Para evitar demissões em massa, as empresas de ônibus buscam ideias para redistribuir os cobradores em outras funções. É o caso, por exemplo, de Cachoeirinha, onde a empresa Transbus mantém um curso para a formação de motoristas, principal função para a qual são transferidos os profissionais.
Atualmente, há 12 cobradores inscritos. São profissionais que já eram habilitados e tinham curso obrigatório do Sest/Senat. Outros cinco foram reaproveitados em áreas como fiscalização ou atendimento ao público.
— Tínhamos algumas vagas abertas e não buscamos no mercado profissional para eles serem recolocados. Estamos aproveitando esse pessoal internamente. Quando começaram as mudanças, há cerca de seis meses, abrimos processo de demissão voluntária. Houve algumas demissões também, mas buscamos reaproveitar a maior parte — conta o gerente operacional da Transbus, Clíferson Pelisson.
No município, há cinco linhas que circulam diariamente. Nos horários de pico, cerca de 20% das viagens mantêm cobradores; nos demais horários, 100% circula sem os profissionais. Aos domingos, o atendimento é feito com micro-ônibus.
— A situação ficou bem complicada. Tem muita isenção, muita gente usando cartão. A empresa está fazendo redução de custos e, por isso, houve demissões — protesta o presidente do Sindicato dos Trabalhadores em Transporte Rodoviário Municipal de Cachoeirinha, Telmo Vidal Reinaldo.
Em Canoas, o secretário Ademir Zanetti garante que o processo ocorre sem nenhuma demissão. São 51 trabalhadores inscritos desde outubro na escola de formação de motoristas da Sogal, onde aprendem sobre legislação e recebem treinamento prático. A previsão é de que eles estejam prontos para a nova função em maio de 2020.
— Canoas é um lugar diferente porque conseguimos fazer algo extremamente equilibrado. Houve uma posição do governo municipal de que poderíamos trabalhar o ajuste sem demissões. Como não demitimos ninguém e temos qualificação, estamos fazendo a roda girar, dando uma nova profissão a eles — ressalta o diretor da empresa, Marlon Casagrande.
Além de atuarem como motoristas, os cobradores trabalham na função de origem nas linhas que ainda mantêm esse tipo de atendimento. Parte dos profissionais também foi aproveitada na área administrativa.
Peter Silva, 43 anos, trabalha há seis anos como cobrador na Sogal — e sempre quis trabalhar como motorista.
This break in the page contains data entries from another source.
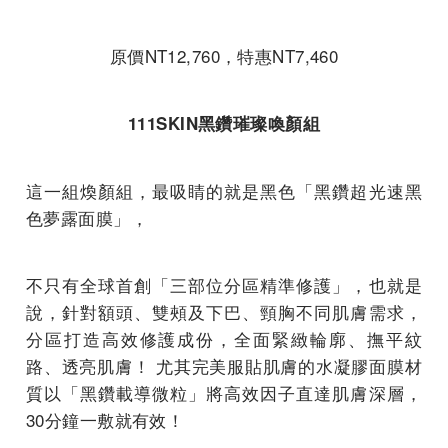
原價NT12,760，特惠NT7,460
111SKIN黑鑽璀璨喚顏組
這一組煥顏組，最吸睛的就是黑色「黑鑽超光速黑
色夢露面膜」，
不只有全球首創「三部位分區精準修護」，也就是
說，針對額頭、雙頰及下巴、頸胸不同肌膚需求，
分區打造高效修護成份，全面緊緻輪廓、撫平紋
路、透亮肌膚！ 尤其完美服貼肌膚的水凝膠面膜材
質以「黑鑽載導微粒」將高效因子直達肌膚深層，
30分鐘一敷就有效！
Há pouco mais de um mês, ingressou no curso de formação da empresa para mudar de função:
— Todo mundo quer virar motorista. A gente tem mais responsabilidade, carrega vidas, mas tem um melhor retorno financeiro. Estou ansioso.
Na terceira das seis etapas do curso, Peter divide a rotina de trabalho entre atuar como cobrador e assistir às aulas. Para ele, a retirada dos cobradores dos ônibus é um movimento que pode ser considerado normal:
— Caiu muito o movimento e o número de pessoas que paga com dinheiro. A maioria usa cartão. Eu acho que não atrapalha dirigir o veículo e receber a cobrança, desde que o ônibus esteja parado, que é o certo.
O sindicato da categoria admite que, até agora, não houve demissões.
— Os trabalhos têm sido mantidos até agora, os cobradores têm sido remanejados para outros horários. Mas o sindicato não concorda com essa mudança. Caso a gente perceba que vai haver demissão, vamos nos posicionar — diz o vice-presidente do Sindicato dos Trabalhadores em Transportes Rodoviários de Canoas, Eloir Soldi.
Preocupação com segurança
O vice-procurador-chefe do Ministério Público do Trabalho no Rio Grande do Sul, Gilson Luiz Laydner de Azevedo, demonstra preocupação com a segurança do motorista frente às mudanças verificadas pela reportagem de GaúchaZH:
— Há a questão da segurança, de não utilizar dinheiro em espécie, mas também o desenvolvimento de uma tecnologia que não havia há 20 ou 30 anos, que é o pagamento com cartão. Por outro lado, há uma preocupação com o fato de o motorista trabalhar sozinho dentro do ônibus, o que pode levar a problemas de segurança dentro do transporte. Uma coisa é ter um companheiro de viagem, duas pessoas no mesmo ambiente, ou só o motorista.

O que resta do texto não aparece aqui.